Task requirements:
Return the lines below that contain "στον".

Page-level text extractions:
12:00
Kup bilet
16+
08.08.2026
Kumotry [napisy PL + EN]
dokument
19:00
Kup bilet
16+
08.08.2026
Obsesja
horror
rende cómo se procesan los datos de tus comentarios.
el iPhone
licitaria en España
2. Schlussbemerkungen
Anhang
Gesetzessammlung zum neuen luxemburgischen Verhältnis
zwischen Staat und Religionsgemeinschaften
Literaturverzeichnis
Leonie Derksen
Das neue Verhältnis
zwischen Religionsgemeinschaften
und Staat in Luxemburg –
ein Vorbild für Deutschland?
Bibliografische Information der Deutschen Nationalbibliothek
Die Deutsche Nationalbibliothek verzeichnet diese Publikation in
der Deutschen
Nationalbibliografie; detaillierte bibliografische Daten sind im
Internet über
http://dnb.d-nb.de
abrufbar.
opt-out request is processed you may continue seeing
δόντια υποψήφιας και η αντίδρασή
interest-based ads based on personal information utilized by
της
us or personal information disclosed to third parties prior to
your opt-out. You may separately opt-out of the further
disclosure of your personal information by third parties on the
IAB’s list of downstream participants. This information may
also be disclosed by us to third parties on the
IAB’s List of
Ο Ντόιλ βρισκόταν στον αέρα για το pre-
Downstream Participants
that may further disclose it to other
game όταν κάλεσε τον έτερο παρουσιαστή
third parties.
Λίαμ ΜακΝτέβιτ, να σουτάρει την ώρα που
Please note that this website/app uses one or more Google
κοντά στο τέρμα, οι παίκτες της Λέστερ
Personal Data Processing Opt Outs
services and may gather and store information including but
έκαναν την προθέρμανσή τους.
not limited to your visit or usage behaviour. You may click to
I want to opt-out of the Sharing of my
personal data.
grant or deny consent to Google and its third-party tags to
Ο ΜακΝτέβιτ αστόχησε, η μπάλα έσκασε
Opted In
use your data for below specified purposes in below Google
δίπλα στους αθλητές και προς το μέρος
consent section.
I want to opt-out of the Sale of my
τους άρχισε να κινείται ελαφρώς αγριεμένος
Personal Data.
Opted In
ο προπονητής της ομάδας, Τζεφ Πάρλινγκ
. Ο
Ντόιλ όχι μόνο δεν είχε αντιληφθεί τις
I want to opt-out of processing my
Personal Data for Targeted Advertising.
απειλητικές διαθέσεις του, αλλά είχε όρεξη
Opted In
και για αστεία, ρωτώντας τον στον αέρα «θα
* * *
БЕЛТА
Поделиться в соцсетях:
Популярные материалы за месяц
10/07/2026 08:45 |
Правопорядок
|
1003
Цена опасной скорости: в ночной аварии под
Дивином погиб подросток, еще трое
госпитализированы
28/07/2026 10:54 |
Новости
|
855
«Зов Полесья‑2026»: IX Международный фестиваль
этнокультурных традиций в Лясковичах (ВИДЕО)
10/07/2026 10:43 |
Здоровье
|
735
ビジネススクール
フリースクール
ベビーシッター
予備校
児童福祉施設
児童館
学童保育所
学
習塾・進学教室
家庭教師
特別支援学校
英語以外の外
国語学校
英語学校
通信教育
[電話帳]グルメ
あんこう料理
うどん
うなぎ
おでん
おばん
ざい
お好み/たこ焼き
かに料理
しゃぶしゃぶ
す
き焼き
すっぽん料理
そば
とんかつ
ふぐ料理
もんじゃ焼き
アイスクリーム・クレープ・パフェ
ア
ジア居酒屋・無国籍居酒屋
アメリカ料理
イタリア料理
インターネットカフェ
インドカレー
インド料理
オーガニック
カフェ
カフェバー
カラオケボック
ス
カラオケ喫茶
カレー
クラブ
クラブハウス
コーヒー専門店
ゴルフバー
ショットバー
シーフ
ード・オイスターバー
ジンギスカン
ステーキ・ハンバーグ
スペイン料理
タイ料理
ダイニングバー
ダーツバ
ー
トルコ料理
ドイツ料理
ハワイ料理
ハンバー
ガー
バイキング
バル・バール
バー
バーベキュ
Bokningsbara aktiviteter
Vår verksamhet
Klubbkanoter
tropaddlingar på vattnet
* * *
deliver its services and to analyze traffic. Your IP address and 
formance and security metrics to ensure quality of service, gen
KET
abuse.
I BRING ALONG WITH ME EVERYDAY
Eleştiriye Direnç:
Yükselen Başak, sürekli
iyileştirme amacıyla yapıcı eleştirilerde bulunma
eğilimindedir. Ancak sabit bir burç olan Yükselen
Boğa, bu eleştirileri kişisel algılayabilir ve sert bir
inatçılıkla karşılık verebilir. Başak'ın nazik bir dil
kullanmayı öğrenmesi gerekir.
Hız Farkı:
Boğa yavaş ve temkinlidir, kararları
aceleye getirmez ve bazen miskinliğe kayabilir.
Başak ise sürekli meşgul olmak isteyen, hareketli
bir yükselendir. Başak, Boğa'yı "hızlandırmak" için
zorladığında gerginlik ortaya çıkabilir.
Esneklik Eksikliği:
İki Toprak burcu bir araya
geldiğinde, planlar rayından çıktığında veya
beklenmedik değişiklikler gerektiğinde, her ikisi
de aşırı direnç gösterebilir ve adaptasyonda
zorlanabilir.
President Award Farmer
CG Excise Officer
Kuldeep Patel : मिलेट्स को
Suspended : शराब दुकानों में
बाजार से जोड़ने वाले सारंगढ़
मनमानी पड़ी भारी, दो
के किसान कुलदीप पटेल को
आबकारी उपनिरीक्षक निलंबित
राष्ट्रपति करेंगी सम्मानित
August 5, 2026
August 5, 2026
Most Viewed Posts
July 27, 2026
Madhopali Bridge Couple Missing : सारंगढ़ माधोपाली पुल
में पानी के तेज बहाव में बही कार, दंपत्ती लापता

Completed task:
Ο Ντόιλ βρισκόταν στον αέρα για το pre-
και για αστεία, ρωτώντας τον στον αέρα «θα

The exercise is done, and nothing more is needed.